E eu toda convencida que tinha morangos silvestres em casa. Afinal são falsos... de qualquer forma vão dando fruto e como não matam acho que vou continuar a com~e-los. Só que a partir de hoje já não me vão saber tão bem pois já sei que são "a fingir".
Luz

Gi disse...

Quem os encontrar por acaso, não tendo apanhado a fase de floração, será bem enganado... mas o comentário da Maria da Luz leva a crer que não são tão insípidos como isso,não é?

Paulo Araújo disse...

Também fiquei na dúvida. Para que fique claro: o falso morangueiro é o que dá flores amarelas; o morangueiro silvestre (que se vê na terceira foto) dá flores brancas; os morangos que estão no prato não são silvestres.

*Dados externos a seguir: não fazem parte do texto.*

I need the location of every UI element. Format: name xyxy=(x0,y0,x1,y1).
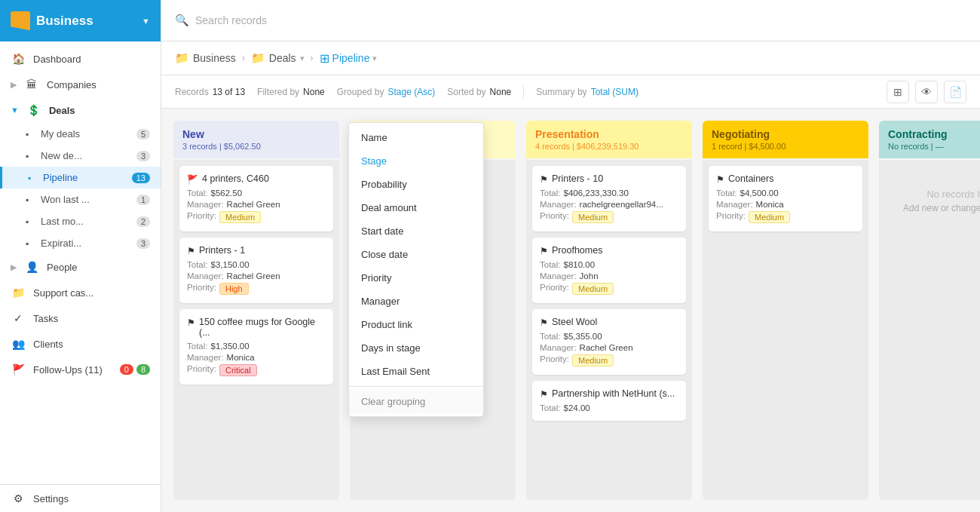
manager-val: Monica xyxy=(756,200,784,209)
col-meta-presentation: 4 records | $406,239,519.30 xyxy=(535,142,683,151)
tasks-label: Tasks xyxy=(33,313,58,324)
breadcrumb-business[interactable]: 📁 Business xyxy=(175,51,236,65)
logo-icon xyxy=(11,11,30,31)
kanban-card-presentation-3[interactable]: ⚑ Partnership with NetHunt (s... Total: … xyxy=(532,381,686,421)
priority-key: Priority: xyxy=(540,283,569,295)
dropdown-item-start-date[interactable]: Start date xyxy=(349,219,483,243)
dropdown-item-manager[interactable]: Manager xyxy=(349,290,483,313)
sidebar-item-settings[interactable]: ⚙ Settings xyxy=(0,485,161,512)
sidebar-item-my-deals[interactable]: ▪ My deals 5 xyxy=(0,123,161,145)
card-priority-row: Priority: Critical xyxy=(187,364,326,376)
breadcrumb-deals-icon: 📁 xyxy=(251,51,265,65)
card-name-presentation-2: Steel Wool xyxy=(552,317,597,327)
manager-val: John xyxy=(580,271,599,281)
toolbar-grouped[interactable]: Grouped by Stage (Asc) xyxy=(337,87,435,97)
priority-key: Priority: xyxy=(716,211,746,223)
expiration-icon: ▪ xyxy=(21,238,33,249)
total-key: Total: xyxy=(540,403,561,412)
dashboard-label: Dashboard xyxy=(33,54,81,65)
total-val: $4,500.00 xyxy=(740,189,779,198)
search-input[interactable] xyxy=(195,14,361,26)
summary-value: Total (SUM) xyxy=(591,87,639,97)
sidebar-item-companies[interactable]: ▶ 🏛 Companies xyxy=(0,72,161,97)
support-icon: 📁 xyxy=(11,287,26,299)
pipeline-label: Pipeline xyxy=(43,172,78,183)
dropdown-item-product-link[interactable]: Product link xyxy=(349,313,483,336)
priority-badge: Medium xyxy=(749,211,790,223)
no-records-hint: Add new or change your filter xyxy=(893,203,980,213)
followups-label: Follow-Ups (11) xyxy=(33,364,103,376)
sidebar-item-expiration[interactable]: ▪ Expirati... 3 xyxy=(0,232,161,254)
manager-key: Manager: xyxy=(540,343,577,352)
dropdown-item-deal-amount[interactable]: Deal amount xyxy=(349,196,483,219)
manager-key: Manager: xyxy=(540,200,577,209)
total-val: $24.00 xyxy=(564,403,590,412)
sidebar-item-tasks[interactable]: ✓ Tasks xyxy=(0,305,161,331)
breadcrumb-business-icon: 📁 xyxy=(175,51,189,65)
grouped-label: Grouped by xyxy=(337,87,384,97)
kanban-card-presentation-2[interactable]: ⚑ Steel Wool Total: $5,355.00 Manager: R… xyxy=(532,309,686,375)
no-records-title: No records here xyxy=(893,189,980,200)
total-key: Total: xyxy=(187,189,208,198)
kanban-view-btn[interactable]: ⊞ xyxy=(887,81,909,103)
card-total-row: Total: $5,355.00 xyxy=(540,332,678,341)
breadcrumb-deals[interactable]: 📁 Deals ▾ xyxy=(251,51,305,65)
total-key: Total: xyxy=(187,342,208,351)
dropdown-item-close-date[interactable]: Close date xyxy=(349,243,483,266)
breadcrumb-pipeline[interactable]: ⊞ Pipeline ▾ xyxy=(320,51,378,66)
card-manager-row: Manager: Rachel Green xyxy=(187,200,326,209)
sidebar-item-won-last[interactable]: ▪ Won last ... 1 xyxy=(0,189,161,210)
brand-dropdown-icon[interactable]: ▼ xyxy=(142,17,150,26)
summary-label: Summary by xyxy=(536,87,586,97)
toolbar-summary: Summary by Total (SUM) xyxy=(536,87,639,97)
dropdown-clear-grouping[interactable]: Clear grouping xyxy=(349,390,483,413)
companies-icon: 🏛 xyxy=(24,78,39,90)
dropdown-item-stage[interactable]: Stage xyxy=(349,149,483,173)
deals-expand-icon: ▼ xyxy=(11,106,19,115)
sidebar-item-deals[interactable]: ▼ 💲 Deals xyxy=(0,97,161,123)
toolbar-records: Records 13 of 13 xyxy=(175,87,245,97)
total-val: $3,150.00 xyxy=(211,260,250,269)
priority-badge: Medium xyxy=(572,211,614,223)
dropdown-item-name[interactable]: Name xyxy=(349,126,483,149)
expiration-label: Expirati... xyxy=(41,238,81,249)
card-flag-presentation-2: ⚑ xyxy=(540,317,548,328)
total-val: $5,355.00 xyxy=(564,332,602,341)
sidebar-item-followups[interactable]: 🚩 Follow-Ups (11) 0 8 xyxy=(0,357,161,382)
kanban-card-presentation-1[interactable]: ⚑ Proofhomes Total: $810.00 Manager: Joh… xyxy=(532,238,686,303)
preview-btn[interactable]: 👁 xyxy=(915,81,938,103)
sidebar-item-people[interactable]: ▶ 👤 People xyxy=(0,254,161,280)
sidebar-item-pipeline[interactable]: ▪ Pipeline 13 xyxy=(0,167,161,189)
kanban-card-new-2[interactable]: ⚑ 150 coffee mugs for Google (... Total:… xyxy=(179,309,333,385)
card-name-new-1: Printers - 1 xyxy=(199,245,245,256)
kanban-card-new-1[interactable]: ⚑ Printers - 1 Total: $3,150.00 Manager:… xyxy=(179,238,333,303)
sidebar-item-last-month[interactable]: ▪ Last mo... 2 xyxy=(0,210,161,232)
card-priority-row: Priority: High xyxy=(187,283,326,295)
export-btn[interactable]: 📄 xyxy=(944,81,966,103)
sidebar-item-support[interactable]: 📁 Support cas... xyxy=(0,280,161,305)
dropdown-item-last-email-sent[interactable]: Last Email Sent xyxy=(349,360,483,383)
breadcrumb-business-label: Business xyxy=(193,52,236,64)
dropdown-item-priority[interactable]: Priority xyxy=(349,266,483,290)
followups-icon: 🚩 xyxy=(11,363,26,376)
kanban-column-presentation: Presentation 4 records | $406,239,519.30… xyxy=(526,121,692,500)
sidebar-item-new-deals[interactable]: ▪ New de... 3 xyxy=(0,145,161,167)
my-deals-label: My deals xyxy=(41,128,80,139)
brand-logo[interactable]: Business xyxy=(11,11,93,31)
manager-val: Rachel Green xyxy=(227,271,280,281)
kanban-card-new-0[interactable]: 🚩 4 printers, C460 Total: $562.50 Manage… xyxy=(179,166,333,231)
kanban-card-presentation-0[interactable]: ⚑ Printers - 10 Total: $406,233,330.30 M… xyxy=(532,166,686,231)
grouped-value: Stage (Asc) xyxy=(388,87,436,97)
card-priority-row: Priority: Medium xyxy=(540,211,678,223)
no-records-contracting: No records hereAdd new or change your fi… xyxy=(885,166,980,236)
sidebar-item-dashboard[interactable]: 🏠 Dashboard xyxy=(0,46,161,72)
dropdown-item-probability[interactable]: Probability xyxy=(349,173,483,196)
sidebar-item-clients[interactable]: 👥 Clients xyxy=(0,331,161,357)
kanban-body-contracting: No records hereAdd new or change your fi… xyxy=(879,160,980,500)
kanban-card-negotiating-0[interactable]: ⚑ Containers Total: $4,500.00 Manager: M… xyxy=(709,166,862,231)
card-flag-presentation-3: ⚑ xyxy=(540,389,548,400)
priority-badge: High xyxy=(219,283,249,295)
breadcrumb: 📁 Business › 📁 Deals ▾ › ⊞ Pipeline ▾ xyxy=(161,41,980,75)
kanban-column-negotiating: Negotiating 1 record | $4,500.00 ⚑ Conta… xyxy=(703,121,868,500)
dropdown-item-days-in-stage[interactable]: Days in stage xyxy=(349,336,483,360)
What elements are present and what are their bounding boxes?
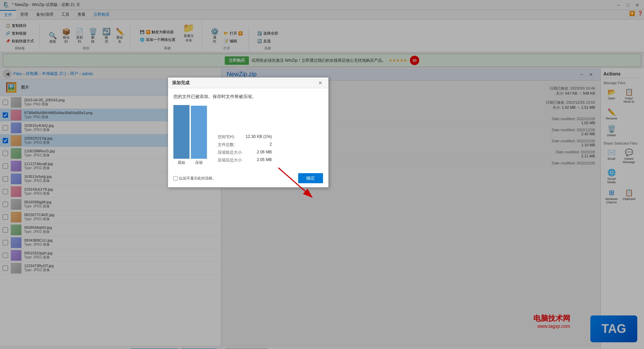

Mas nunca provei os frutos do falso-marangueiro - pode ser que não sejam assim tão insípidos.

Maria Carvalho disse...

Não sei que morangos tem a Maria da Luz em casa. Colhe-os de uma planta? (Alguma bibliografia fiável avisa que os falsos morangos podem provocar distúrbios digestivos. Não pensem agora todos em prová-los para testar o grau de insipidez, está bem?)

Maria da Luz Borges disse...

Depois destes comentários cheguei à conclusão que são mesmo morangos silvestres. O meu Pai, que era jardineiro, era assim que lhes chamava. Era hábito encontrá-los na Serra de Sintra, nos nossos passeios a pé. Em casa dos meus pais eles coabitavam com outras plantas silvestres nos alegretes das flores do campo. Aqui em casa vivem nas floreiras das varandas. São silvestres porque as flores são brancas. São plantinhas muito resistentes porque aguentam o inverno e as ventanias do lugar, sem problemas.
Se forem os falsos, os frutos são tão pequeninos e os passarinhos debicam-nos tanto que a quantidade que consigo provar não me consegue causar distúrbios gastricos ou outros. Mas sabem a morango e eu gosto de os provar...
Obrigado pelo vosso excelente trabalho, que tanto me ensina e me faz descansar.